Photo of Shawn Barnett

Theologically pietism is a winding stream with many tributaries that fans out into a wide delta. The influences range from Lutheran Orthodoxy to late medieval Catholic mysticism and the spiritual alchemy of Jakob Böhme and Paraclesus. The influence and heritage of pietism up to the present is just as varied. The ways in which this heritage was reappropriated in the 19th century provides some often surprisingly stark contrasts. Norwegian immigrants to North America in late 19th century used a catechism by the Pietist Erik Pontoppidan and a prayer book by Nils Laache who was influenced strongly by Rosenius. Nevertheless, many of these Norwegians came under the influence of the Lutheran Church, Missouri Synod known for its emphasis upon doctrinal purity and strongly advocated the theology of the Formula of Concord even though the Church of Norway had never required its ministers to subscribe thereto. The Missouri Synod itself had roots in pietism which—despite an increasing aversion to Spener and even to the much beloved proto-pietist Johann Arndt—continued to be shaped by its pietist heritage.

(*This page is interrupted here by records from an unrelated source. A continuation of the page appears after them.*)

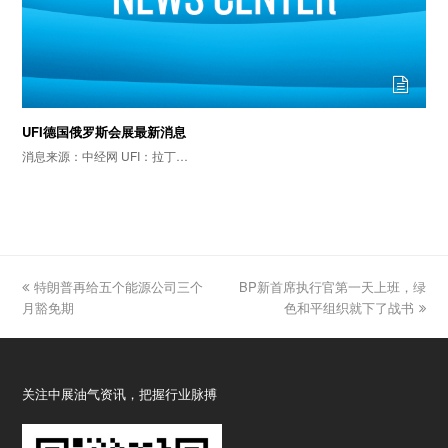
UFI德国俄罗斯会展最新消息
消息来源：中经网 UFI：拉丁…
previous
特朗普再给五个能源公司三个
BP新首席执行官第一天上班，绿
next
月豁免期
post:
post:
色和平组织就下了战书
关注中展油气资讯，把握行业脉搏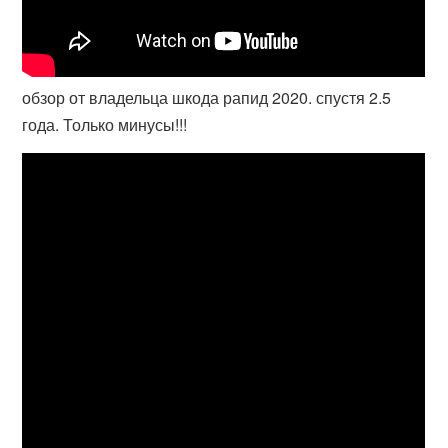
обзор от владельца шкода рапид 2020. спустя 2.5
года. Только минусы!!!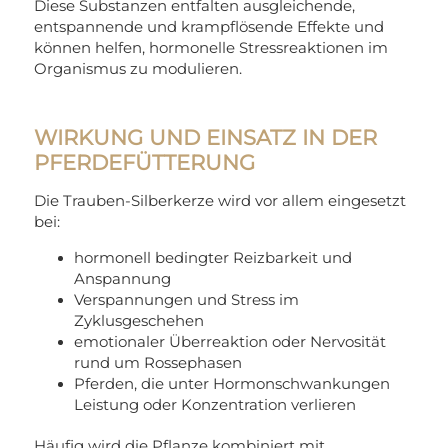
Diese Substanzen entfalten ausgleichende,
entspannende und krampflösende Effekte und
können helfen, hormonelle Stressreaktionen im
Organismus zu modulieren.
WIRKUNG UND EINSATZ IN DER
PFERDEFÜTTERUNG
Die Trauben-Silberkerze wird vor allem eingesetzt
bei:
hormonell bedingter Reizbarkeit und
Anspannung
Verspannungen und Stress im
Zyklusgeschehen
emotionaler Überreaktion oder Nervosität
rund um Rossephasen
Pferden, die unter Hormonschwankungen
Leistung oder Konzentration verlieren
Häufig wird die Pflanze kombiniert mit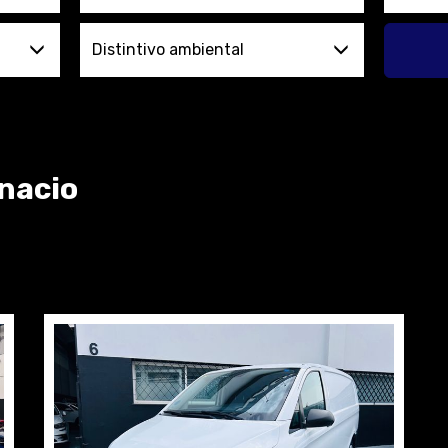
Distintivo ambiental
gnacio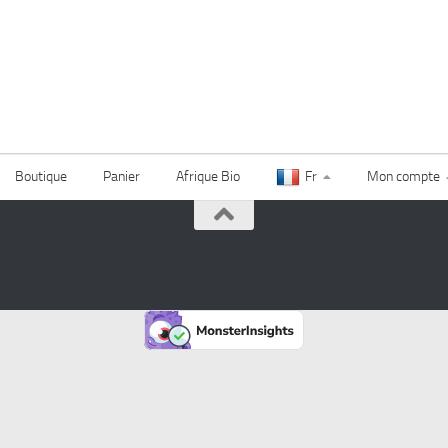
Boutique
Panier
Afrique Bio
Fr
Mon compte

In Sweden, the pietist heritage was variously appropriated by P.P. Waldenström, Swedish Baptists, and Henric Schartau and his followers in western Sweden. The latter has been woefully ignored by English-language scholarship and represents a major lacuna in our understanding of the relationship between orthodoxy and pietism in the 19th century. The relationship between pietism, awakening, and confessionalism remains a field ripe for historical research and perhaps even personal discovery. Furthermore, the interplay and even aversion between confessionalism and pietism may serve as a useful perspective for evaluating our heritage and its prospects for survival in the 21st century. It is hard to imagine a church body with a quia subscription to the Lutheran Confessions ever rebranding itself to sound like a corporate consultant firm. Can pietism survive the influence of corporate capitalist marketing strategies, can it absorb them, or will it morph into something entirely different? Perhaps doctrinal precision may not only safeguard the fides quae creditur (the faith which is believed), but also the fides qua creditur (the faith with which one believes, the living and active faith which is the hallmark of pietism).